In Water

40th Jerusalem Film Festival

Preciso confessar uma coisa: não sou fã do cinema de Hong Sang-soo. O leitor ou leitora irão se espantar: “Mas como assim? Alguém que se diz cinéfilo e que julga escrever crítica de cinema admite não ser fã de Hong Sang-soo?!” Pois é. Mas, antes que me cancelem, tentarei me justificar: para mim, Sang-soo é daqueles artistas cujas marcas estilístico-autorais mais parecem tiques, reproduzidos ad nauseam com ínfimas variações e que serão invariavelmente aplaudidos com fervor pela massa de cinéfilos, críticos, jurados de festivais. Nisto, vai também a minha crítica ao culto que se formou em torno do diretor.

Sei que essa acusação pode, em princípio, ser feita a muitos mestres inquestionáveis do cinema clássico, a começar por Ozu. Por isso, prossigo com minha justificativa. Aquilo que nos grandes mestres é uma forma acabada, conquistada, em Sang-soo me parece mais exercícios, rascunhos, estudos: a produção prolífica do cineasta testemunha a favor dessa suspeita. É claro que não existe nada de errado em um artista à procura de sua própria alma, sua voz, sua expressão. E nisto, já é possível produzir obras belíssimas. Absurdo talvez seja alguém dizer-se completo, pleno. Mesmo assim, acho que os filmes de Sang-soo são elogiados com um viés equivocado.

Elogia-se Sang-soo como um mestre (=Ozu, Kar-Wai, King Hu), quando, na verdade, ele é nada mais, e nada menos, que um aluno bastante aplicado (=Joon-ho, Kitano).
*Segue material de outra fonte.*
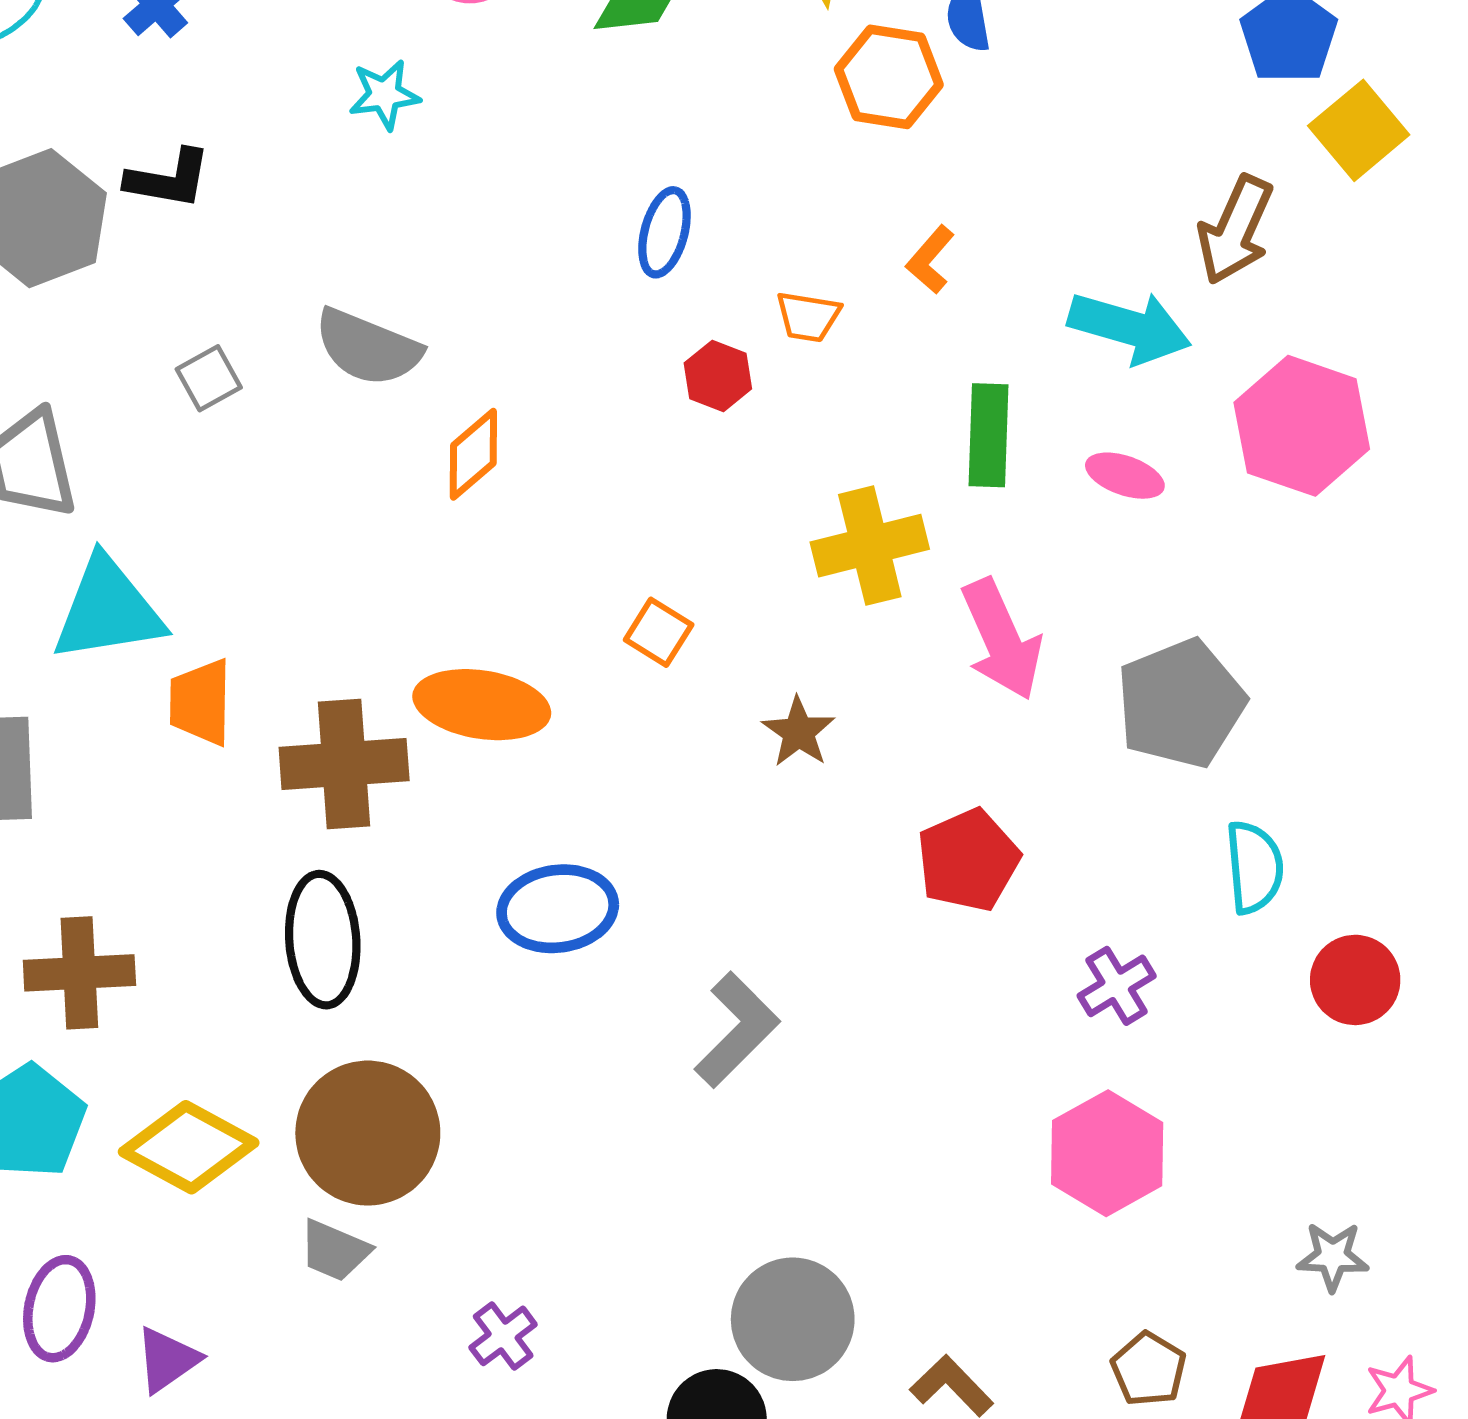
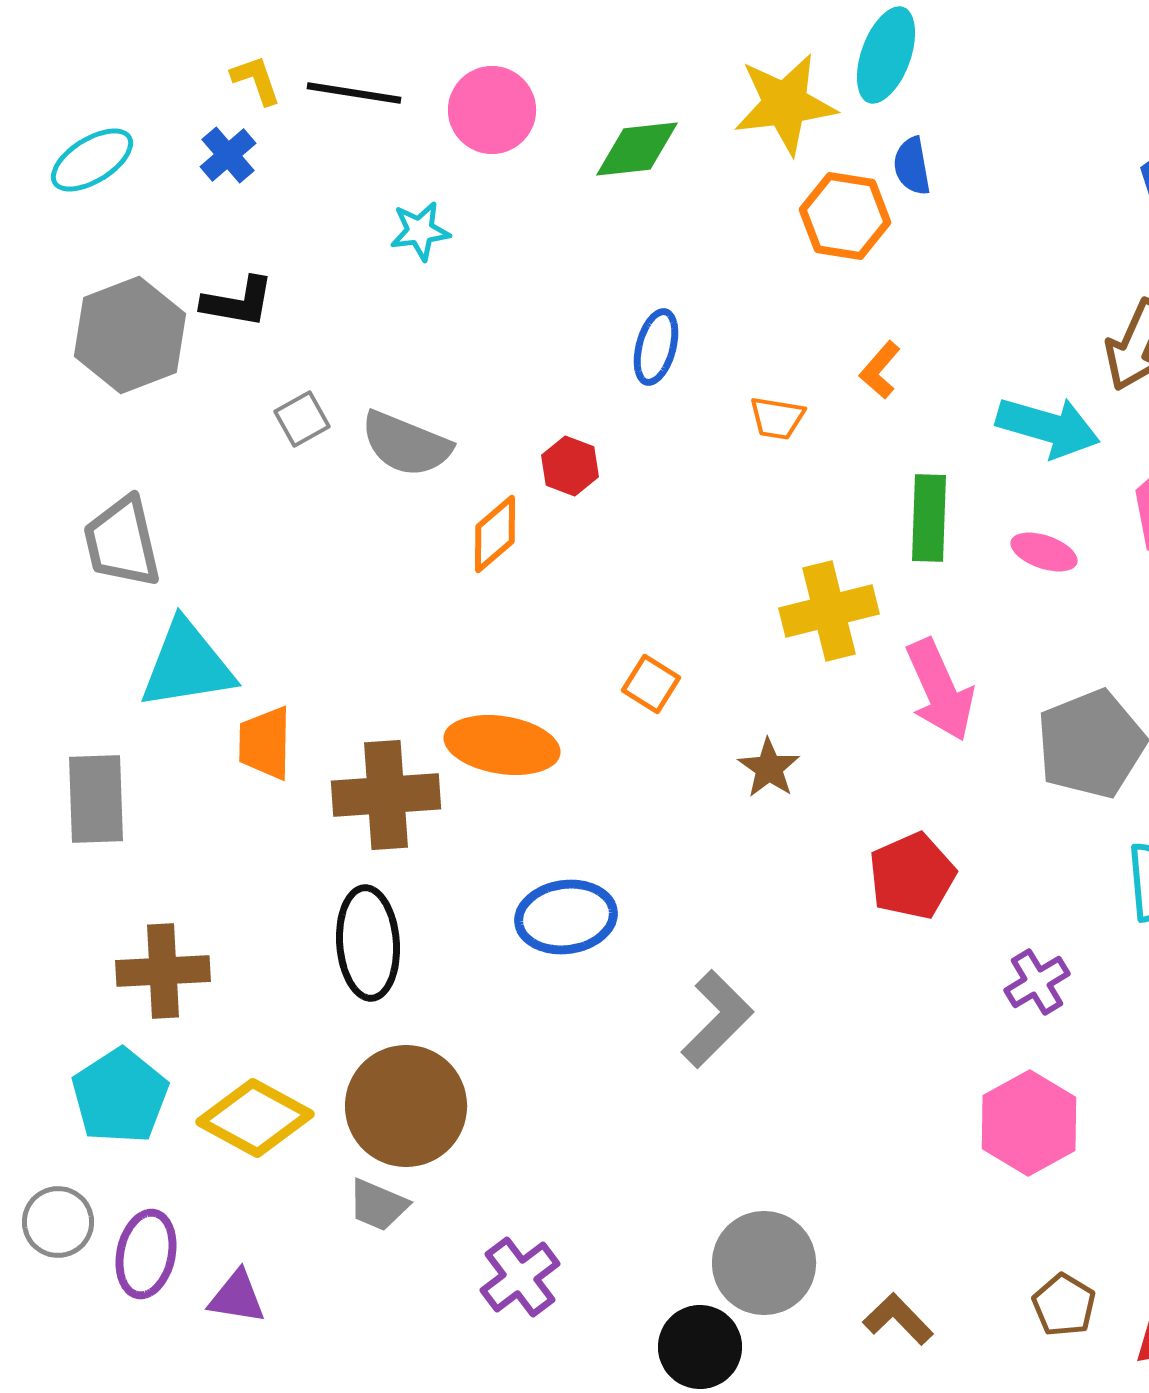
red hexagon: (718, 376) -> (570, 466), moved
gray square: (209, 378) -> (302, 419), moved
purple cross: (503, 1336) -> (520, 1277), size x1.4
purple triangle: (167, 1360) -> (237, 1297), turned 44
Acredito que, estabelecidos esses parâmetros, a obra do cineasta sul-coreano possa ser melhor apreciada, sem “hate”, mas também sem “babação de ovo”. Dito isto e pensando nos filmes de Sang-soo como estudos para uma grande tela que ele – talvez, um dia – pintará, creio que, em seu trabalho investigativo da vida, do ser e da arte, ele já consiga alcançar certas pequenas epifanias que, no meu ver, constituem o melhor do seu cinema.
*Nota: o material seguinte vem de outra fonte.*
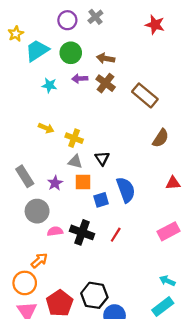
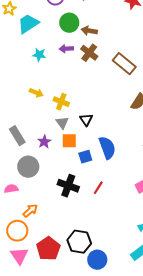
green circle: (71, 53) -> (69, 23), moved
gray triangle: (75, 162) -> (62, 123), turned 40
pink semicircle: (55, 231) -> (11, 189), moved

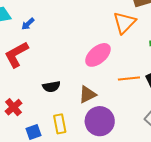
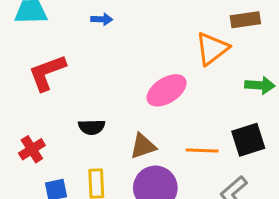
blue arrow: (28, 24) -> (102, 19), moved, turned -144
orange line: (129, 78) -> (202, 150), moved

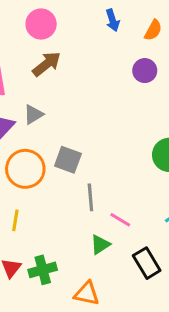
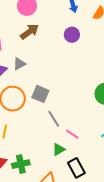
purple circle: (145, 71) -> (72, 35), moved
gray line: (90, 197) -> (54, 119), turned -30
black rectangle: (147, 263) -> (76, 168), moved

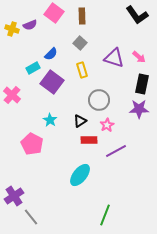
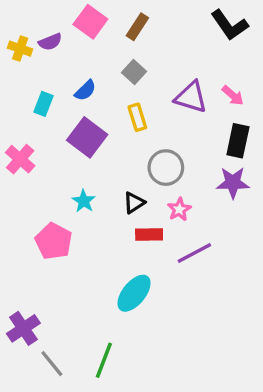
brown rectangle: (82, 16) -> (137, 27), turned 35
cyan rectangle: (33, 68) -> (44, 104), moved, turned -40
green line: (105, 215) -> (104, 360), moved

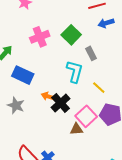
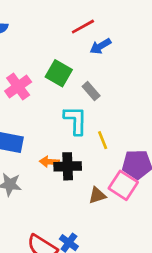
yellow line: (99, 88) -> (103, 140), moved, turned 40
black cross: (61, 103) -> (68, 166), turned -36
pink square: (86, 116) -> (123, 185), moved

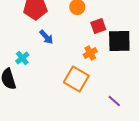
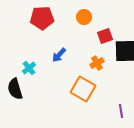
blue arrow: (46, 37) -> (59, 55), moved, turned 84
purple line: (114, 101) -> (121, 111), turned 40

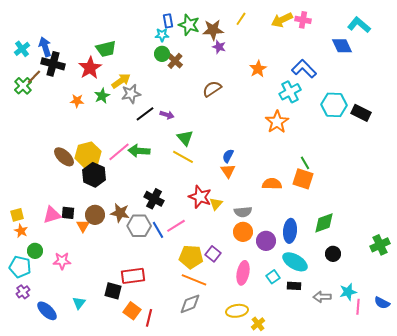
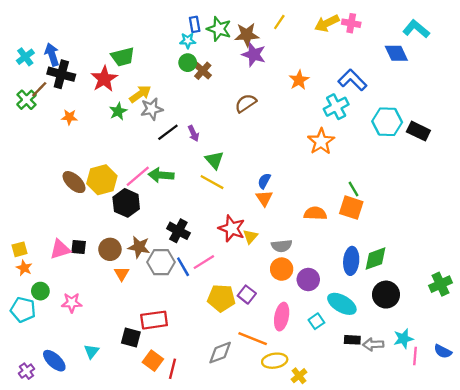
purple star: (219, 47) -> (254, 55), size x1.5
orange star: (77, 101) -> (69, 117), moved
purple arrow: (167, 115) -> (193, 133), turned 48
black hexagon: (94, 175) -> (126, 203), moved
orange triangle: (83, 226) -> (122, 274), moved
blue ellipse: (290, 231) -> (351, 261), moved
black circle: (333, 254) -> (386, 295), size x1.5
orange line: (194, 280) -> (253, 339), moved
black rectangle: (294, 286) -> (352, 340), moved
purple cross: (23, 292) -> (26, 371), moved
É preciso muita paciência, muitos planos fixos e longos, para que aconteçam tais revelações. Mas Sang-soo sabe o que procura. Todo o resto do filme é, em si, meramente acessório; serve apenas para que se possibilite o nascimento desses momentos epifânicos, como o trabalho paciente de um jardineiro que rega uma muda. Temos epifania, por exemplo, em On The Beach at Night Alone (2017), no instante em que o filme transita entre mãos que separam feijão carinhosamente e mãos que acariciam uma flor no jardim; ou em The Woman Who Ran (2020), quando a câmera dá zoom em um gato que surge no plano de fundo, após esse mesmo gato ter sido assunto de um diálogo tenso entre duas pessoas.

In Water apresenta dois momentos como esses. No primeiro, o protagonista, jovem ator que está para começar a rodar o seu primeiro filme como diretor, mas ainda não possui roteiro, nem planejamento algum de produção, engaja-se em diálogo com uma catadora voluntária de lixo na praia; esse diálogo fará o jovem definir muito do filme que fará, além de repensar profundamente sobre sua própria vida e o seu próprio ser. Mesmo assim, Sang-soo não oferecerá a ele redenção de sua crise existencial, e aqui chegamos ao segundo – e maior – momento epifânico do filme, quando o jovem cineasta decide “ensaiar” o final do seu filme, também na praia, com as duas únicas pessoas que até então tinha recrutado: uma atriz e um operador de câmera.

Nesta cena final, ganha expressividade única o uso proposital de uma fotografia de baixa resolução por Hong Sang-soo no filme todo, o que até então poderia ser interpretado como um maneirismo estético-experimental. Penso que a duração curta do filme (60 minutos) também contribui para o efeito dessa “chave de ouro” – essa duração, aliás, é a ideal para os filmes-exercícios do diretor. É importante dizer: essas epifanias de Sang-soo não têm nada de edificante; às vezes, sequer reconfortante. Chamo-as de epifanias em um sentido rigorosamente materialista, fenomenológico: desvelam aspectos do ser e do mundo que, geralmente, passam despercebidos de olhares automatizados. Não é outra a função da arte.